Supported by: Wipro
Sahodaya Trust – impact of COVID
The year of the pandemic had most of us almost fully locked in our house, place or village. We couldn’t go out and interact much with the external world outside our village. We still enjoyed our work and lives, as we live and work, with minimum requirements, at a remote place surrounded by forest areas. Our activities, at home, farm, nearby forest, and village, still range widely.
We feel we have been doing better in terms of children’s number, quality, and pace of engagements, activities, and bounds of happiness. Children, especially the ones who have been living with us for last one or two years, have shown remarkable growth in terms of their active sensitive involvements with study, household activities, farming activities, community, and natural environment. Though a lot of work needs to be done, we feel happy and satisfied:
- When children study on their own at any time at any place inside the premises during the day, and interact with each other to learn their subjects (apart from the fact of children enjoying learning textual subjects and learning fast)

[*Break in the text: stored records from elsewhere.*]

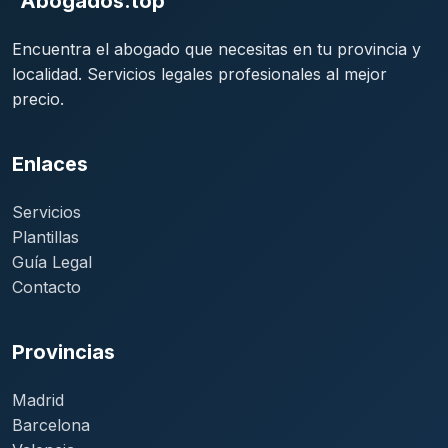
Abogados.top
Encuentra el abogado que necesitas en tu provincia y
localidad. Servicios legales profesionales al mejor
precio.
Enlaces
Servicios
Plantillas
Guía Legal
Contacto
Provincias
Madrid
Barcelona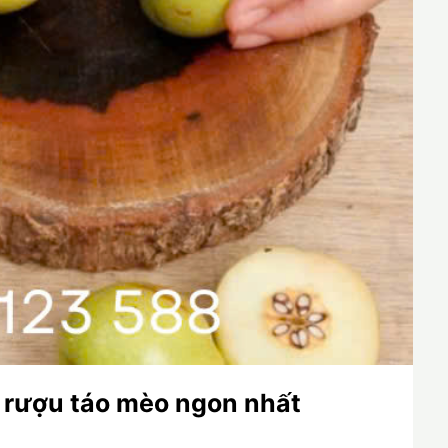
rượu táo mèo ngon nhất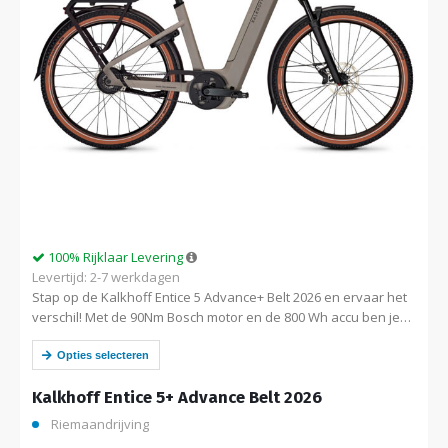
100% Rijklaar Levering
Levertijd: 2-7 werkdagen
Stap op de Kalkhoff Entice 5 Advance+ Belt 2026 en ervaar het
verschil! Met de 90Nm Bosch motor en de 800 Wh accu ben je
klaar voor elk avontuur. Plus:…
Opties selecteren
Kalkhoff Entice 5+ Advance Belt 2026
Riemaandrijving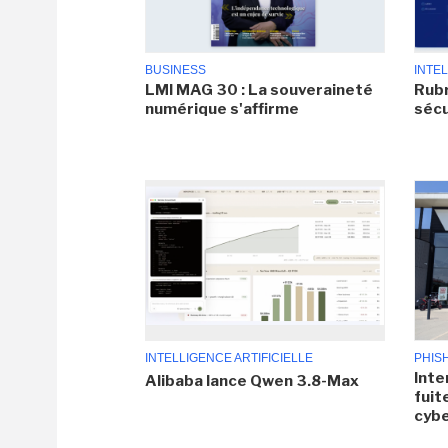
BUSINESS
INTEL
LMI MAG 30 : La souveraineté
Rubr
numérique s'affirme
sécu
INTELLIGENCE ARTIFICIELLE
PHIS
Inte
Alibaba lance Qwen 3.8-Max
fuit
cyb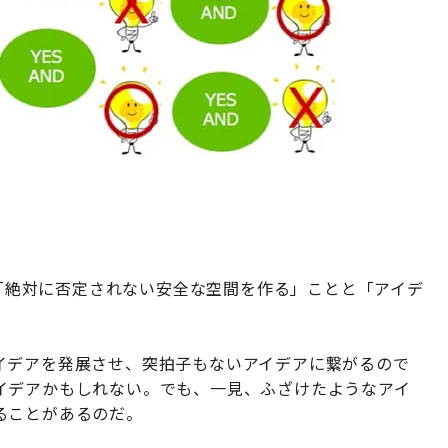
は、「絶対に否定されない安全な空間を作る」ことと「アイデ
イデアを発展させ、突拍子もないアイデアに繋がるので
イデアかもしれない。でも、一見、ふざけたようなアイ
ることがあるのだ。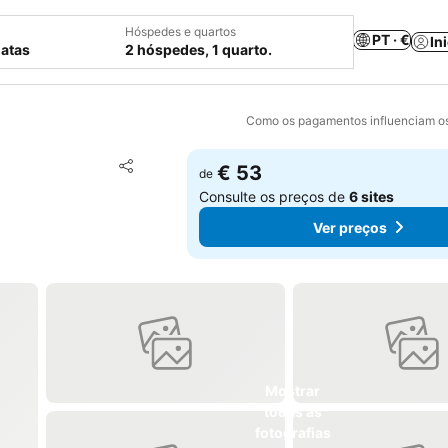
Hóspedes e quartos
PT · €
In
datas
2 hóspedes, 1 quarto.
Como os pagamentos influenciam os
Adicionar aos favoritos
€ 53
de
Partilhar
Consulte os preços de
6 sites
Ver preços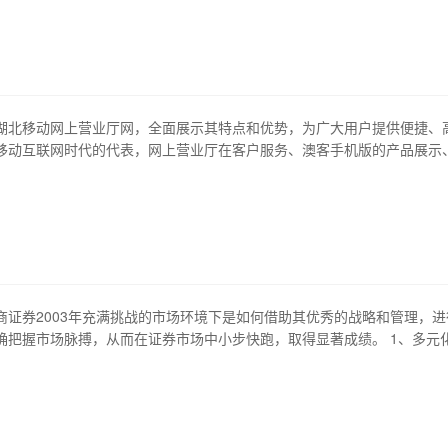
购物网站的历史和发展 阿里巴巴是由马云创立的互联网公司，它最初是一
003年，阿里巴巴推出了一款…
湖北移动网上营业厅网，全面展示其特点和优势，为广大用户提供便捷、
移动互联网时代的代表，网上营业厅在客户服务、澳客手机版的产品展示
表现出色，深受用户青睐。 1、资费查询 作为移动用户最关注的资费问题
业厅网提供了全面详细的资费查询系统，用户可以轻松查询到各种资费标
惠政策等内容，同时还能自主选择最合适…
商证券2003年充满挑战的市场环境下是如何借助其优秀的战略和管理，进
确把握市场脉搏，从而在证券市场中小步快跑，取得显著成绩。 1、多元
需求 2003年，浙商证券的澳客手机版的业务范围得到了显著扩展。它从
向了兼顾多种证券业务的模式，推出了包括普通股票、债券、基金、分级
从而满足了不同客户的不同需求。这种…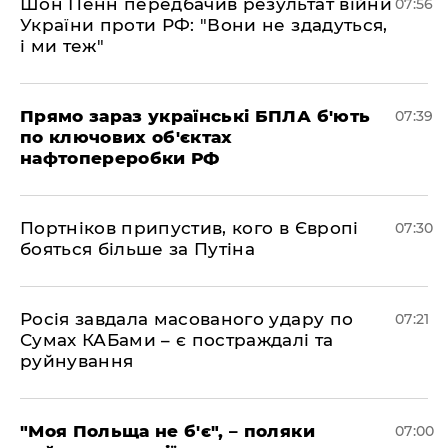
Шон Пенн передбачив результат війни
07:56
України проти РФ: "Вони не здадуться,
і ми теж"
Прямо зараз українські БПЛА б'ють
07:39
по ключових об'єктах
нафтопереробки РФ
Портніков припустив, кого в Європі
07:30
бояться більше за Путіна
Росія завдала масованого удару по
07:21
Сумах КАБами – є постраждалі та
руйнування
"Моя Польща не б'є", – поляки
07:00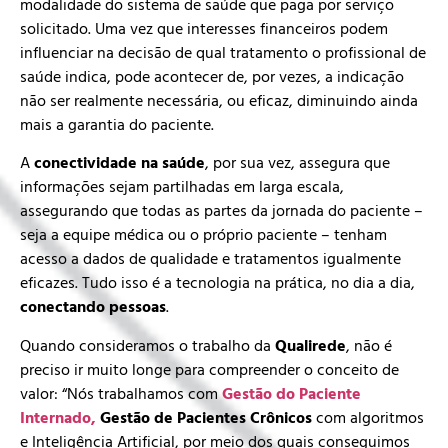
modalidade do sistema de saúde que paga por serviço
solicitado. Uma vez que interesses financeiros podem
influenciar na decisão de qual tratamento o profissional de
saúde indica, pode acontecer de, por vezes, a indicação
não ser realmente necessária, ou eficaz, diminuindo ainda
mais a garantia do paciente.
A
conectividade na saúde
, por sua vez, assegura que
informações sejam partilhadas em larga escala,
assegurando que todas as partes da jornada do paciente –
seja a equipe médica ou o próprio paciente – tenham
acesso a dados de qualidade e tratamentos igualmente
eficazes. Tudo isso é a tecnologia na prática, no dia a dia,
conectando pessoas
.
Quando consideramos o trabalho da
Qualirede
, não é
preciso ir muito longe para compreender o conceito de
valor: “Nós trabalhamos com
Gestão do Paciente
Internado,
Gestão de Pacientes Crônicos
com algoritmos
e Inteligência Artificial, por meio dos quais conseguimos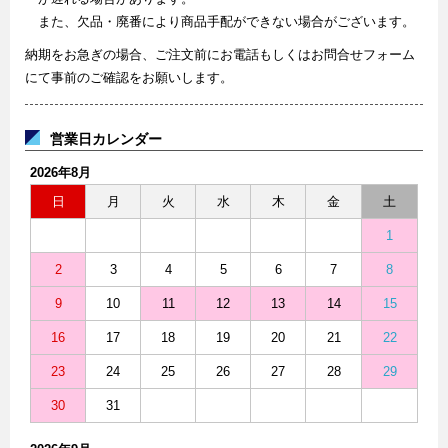
また、欠品・廃番により商品手配ができない場合がございます。
納期をお急ぎの場合、ご注文前にお電話もしくはお問合せフォーム
にて事前のご確認をお願いします。
営業日カレンダー
2026年8月
日
月
火
水
木
金
土
1
2
3
4
5
6
7
8
9
10
11
12
13
14
15
16
17
18
19
20
21
22
23
24
25
26
27
28
29
30
31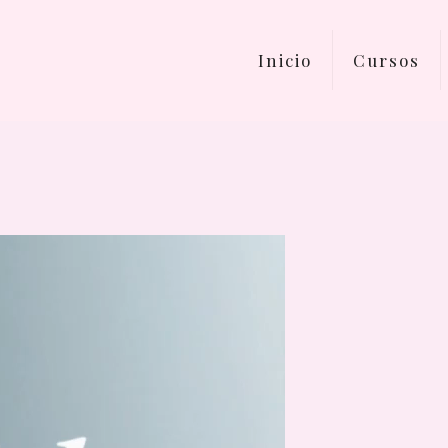
Inicio
Cursos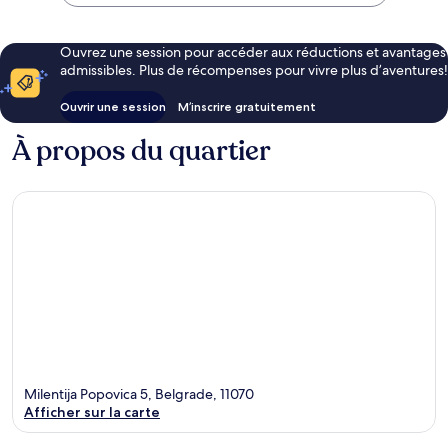
Ouvrez une session pour accéder aux réductions et avantages
admissibles. Plus de récompenses pour vivre plus d’aventures!
Ouvrir une session
M’inscrire gratuitement
À propos du quartier
Milentija Popovica 5, Belgrade, 11070
Afficher sur la carte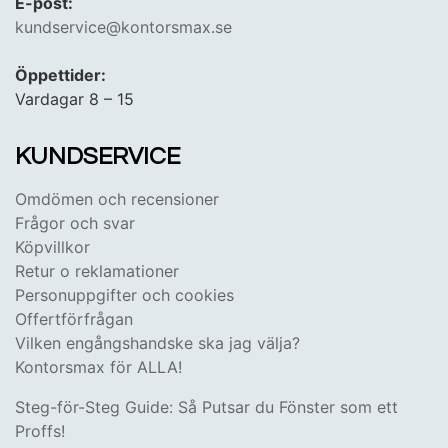
E-post:
kundservice@kontorsmax.se
Öppettider:
Vardagar 8 – 15
KUNDSERVICE
Omdömen och recensioner
Frågor och svar
Köpvillkor
Retur o reklamationer
Personuppgifter och cookies
Offertförfrågan
Vilken engångshandske ska jag välja?
Kontorsmax för ALLA!
Steg-för-Steg Guide: Så Putsar du Fönster som ett
Proffs!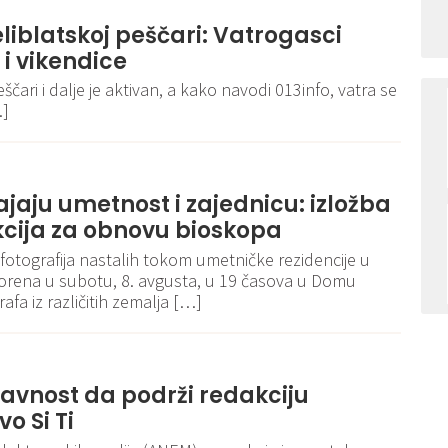
liblatskoj peščari: Vatrogasci
 i vikendice
ščari i dalje je aktivan, a kako navodi 013info, vatra se
…]
jaju umetnost i zajednicu: izložba
akcija za obnovu bioskopa
otografija nastalih tokom umetničke rezidencije u
orena u subotu, 8. avgusta, u 19 časova u Domu
afa iz različitih zemalja […]
avnost da podrži redakciju
o Si Ti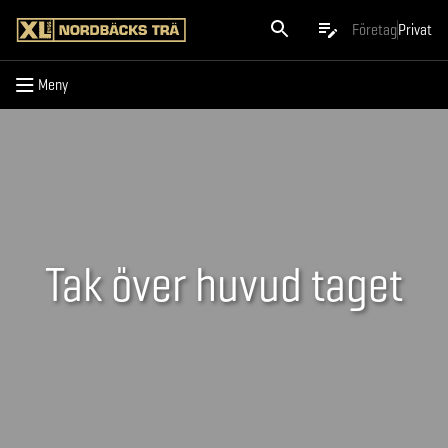
Meny
Företag
Privat
Meny
Tak över huvud taget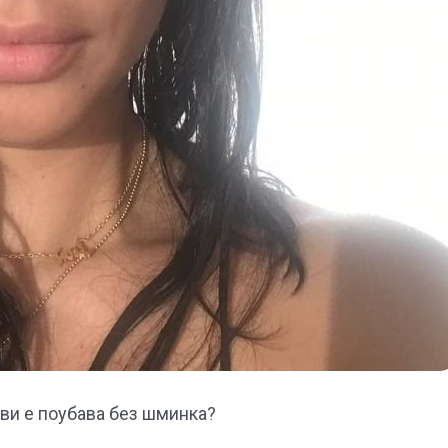
ви е поубава без шминка?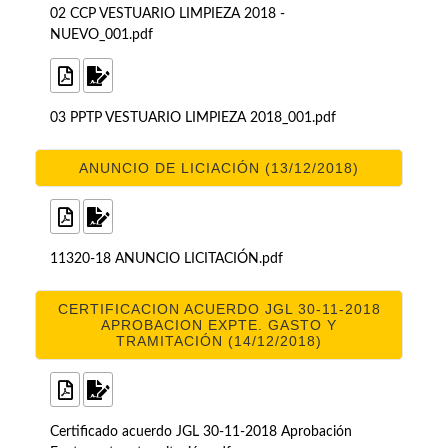
02 CCP VESTUARIO LIMPIEZA 2018 -
NUEVO_001.pdf
03 PPTP VESTUARIO LIMPIEZA 2018_001.pdf
ANUNCIO DE LICIACIÓN (13/12/2018)
11320-18 ANUNCIO LICITACIÓN.pdf
CERTIFICACION ACUERDO JGL 30-11-2018
APROBACION EXPTE. GASTO Y
TRAMITACIÓN (14/12/2018)
Certificado acuerdo JGL 30-11-2018 Aprobación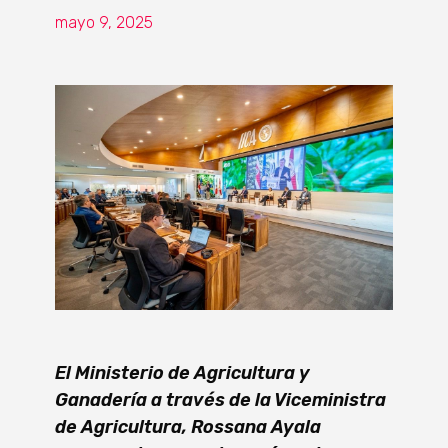
mayo 9, 2025
El Ministerio de Agricultura y
Ganadería a través de la Viceministra
de Agricultura, Rossana Ayala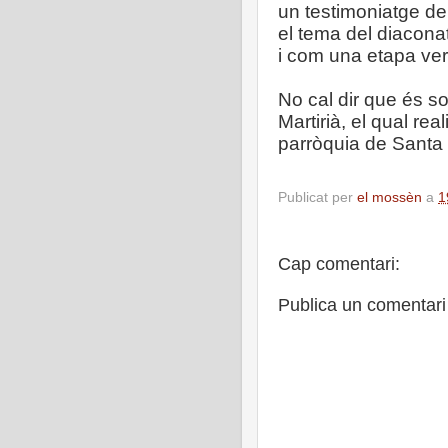
un testimoniatge de
el tema del diacona
i com una etapa vers
No cal dir que és s
Martirià, el qual rea
parròquia de Santa
Publicat per
el mossèn
a
1
Cap comentari:
Publica un comentari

- When children enjoy doing household, farming, and ecological activities collectively, without any discrimination on any socio-linguistically constructed basis.
- When children take care of the plants and animals, and request the visitors not to harm any part of the plants or any animal.
- When children like Harsh or Sunil draw pictures and write stories about conserving nature and environment. Harsh wrote a story about two elephants saving the forest.
- When children converse, sing, and write songs in their own native tongue.
- When three and half year old daughter of Rekha and Anil, named Umang, cleans her own utensils, clothes, sows seeds, waters the plants, and even covers her stool with soil in the field.
- When children enjoy playing with natural materials like mud, wood, leaves or used materials, paper, slipper, or metal container, and playing traditional collective games like kabaddi, chhua-chhui (run and catch), chhuppa-chhupi (hide and seek), jhhudi etc.
- When children try to reduce the possibility of harming or hurting their friends, in any way, and admit their mistake when they hurt anybody unknowingly; and even ask for ‘punishment’ in the daily evening meeting, sometimes taking it themselves (like not playing or speaking for some time).
- When children look after each other’s health by preparing warm water for the wound, herbal medicine for fever or giving oil massages for the sick friend.
- When children enquire about anything lying unattended including money, and return it to the friend who lost it, or give it to Anil and Rekha.
- When children treat and speak about Sahodaya not as a school but a home where we learn, live, and do all activities together.
- When more birds are seen chirping around us, trees growing and giving fruits for the first time (like guava, papaya, banana, mulberry, and now mango as well), fireflies flying with their beautiful light in good numbers around our house.
- Most critically, children go ahead and share their views and opinions, take lead in certain activities, and do not fear resisting anybody on the issues they feel they should. (Sunil wrote about his father and showed his criticism and resistance of certain activities his father gets involved with, as he wrote in his diary; similarly, Harsh and others resist Rekha and Anil when they think they need to, with respect to the activities at Sahodaya)
Sahodaya current community
Natural diversity and beauty is getting richer and richer, at our Sahodaya Trust. At the time of writing this report, we have about 27 children. Out of them, 11 are girls and 5 are from three other villages. For the first time, we got children from some other caste-communities. Now, we have children from four communities. The age of children ranges from 4 years (Umang) to 15 years (Kajal). Besides them, now we have more swans, at present 5 in number, the same old dog, two cows (one is going to give birth), and newborn kitten friends since February 2021. More birds, insects, and indigenous plants co-exist with us at Sahodaya.